Page images and extracted text:
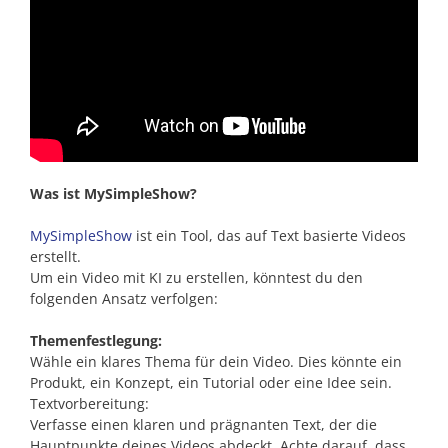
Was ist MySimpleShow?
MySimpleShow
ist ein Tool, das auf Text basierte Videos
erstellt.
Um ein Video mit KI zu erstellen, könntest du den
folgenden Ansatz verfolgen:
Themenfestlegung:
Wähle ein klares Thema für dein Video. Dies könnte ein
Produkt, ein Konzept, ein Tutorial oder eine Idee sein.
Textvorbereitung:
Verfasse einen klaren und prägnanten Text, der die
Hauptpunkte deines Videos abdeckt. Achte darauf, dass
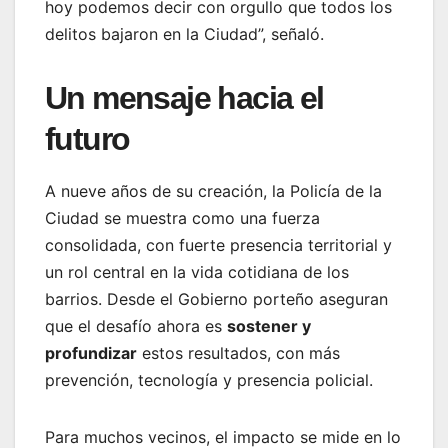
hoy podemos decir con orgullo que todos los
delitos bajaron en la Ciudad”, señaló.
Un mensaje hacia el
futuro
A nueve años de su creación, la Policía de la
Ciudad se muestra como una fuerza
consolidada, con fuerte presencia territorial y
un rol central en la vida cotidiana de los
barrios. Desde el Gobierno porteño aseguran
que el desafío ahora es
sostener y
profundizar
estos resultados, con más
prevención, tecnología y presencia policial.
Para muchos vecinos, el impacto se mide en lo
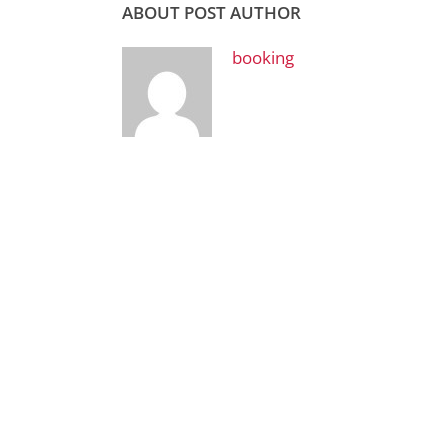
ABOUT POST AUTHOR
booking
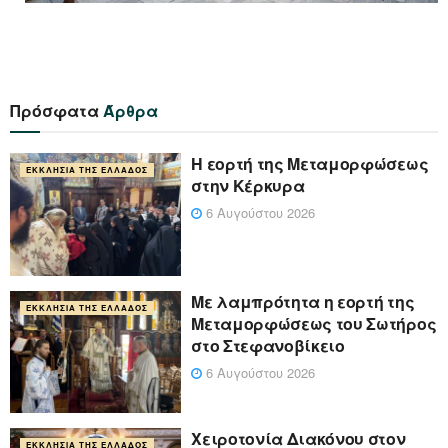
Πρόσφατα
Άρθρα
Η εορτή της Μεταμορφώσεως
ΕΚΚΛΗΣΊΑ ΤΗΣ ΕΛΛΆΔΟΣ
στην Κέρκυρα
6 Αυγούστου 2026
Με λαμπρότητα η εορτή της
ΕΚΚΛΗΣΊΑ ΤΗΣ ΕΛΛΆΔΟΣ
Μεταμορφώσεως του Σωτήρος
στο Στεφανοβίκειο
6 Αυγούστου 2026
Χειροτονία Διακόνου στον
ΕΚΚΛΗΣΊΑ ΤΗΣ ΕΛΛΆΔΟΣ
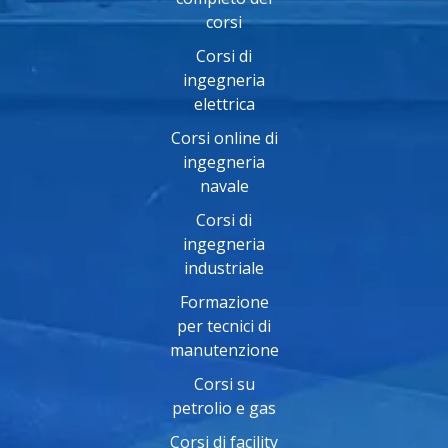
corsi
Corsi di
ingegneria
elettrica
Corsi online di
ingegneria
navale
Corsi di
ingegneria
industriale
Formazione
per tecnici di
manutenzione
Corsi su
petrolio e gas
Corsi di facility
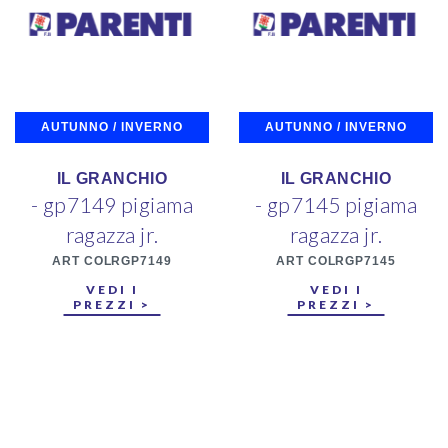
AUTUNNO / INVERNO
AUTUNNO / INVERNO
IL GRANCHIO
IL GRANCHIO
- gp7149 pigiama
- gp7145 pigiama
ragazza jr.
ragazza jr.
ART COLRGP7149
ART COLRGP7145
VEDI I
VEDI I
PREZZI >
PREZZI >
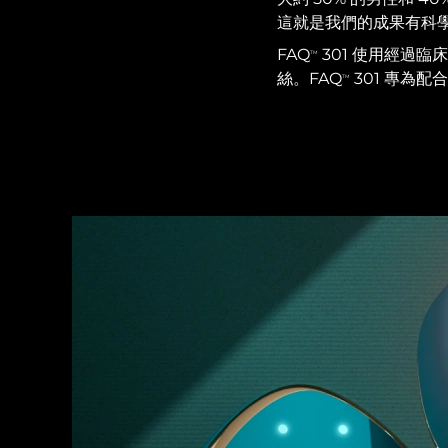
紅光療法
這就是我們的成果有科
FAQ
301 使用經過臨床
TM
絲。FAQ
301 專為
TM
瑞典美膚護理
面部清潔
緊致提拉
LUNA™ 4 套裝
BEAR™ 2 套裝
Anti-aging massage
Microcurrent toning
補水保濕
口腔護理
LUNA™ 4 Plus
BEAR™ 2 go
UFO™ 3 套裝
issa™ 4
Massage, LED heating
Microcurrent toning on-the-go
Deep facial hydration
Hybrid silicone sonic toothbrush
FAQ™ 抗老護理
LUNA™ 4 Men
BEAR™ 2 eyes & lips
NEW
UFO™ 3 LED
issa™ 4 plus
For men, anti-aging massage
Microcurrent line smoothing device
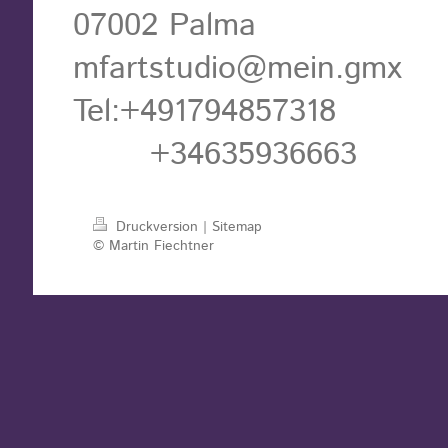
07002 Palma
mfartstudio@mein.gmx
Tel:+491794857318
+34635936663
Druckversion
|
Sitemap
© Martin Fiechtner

= Problem requirements =
Return each line of the entries that holds the string "εορτή".

= Your solution =
Η εορτή της Μεταμορφώσεως
Με λαμπρότητα η εορτή της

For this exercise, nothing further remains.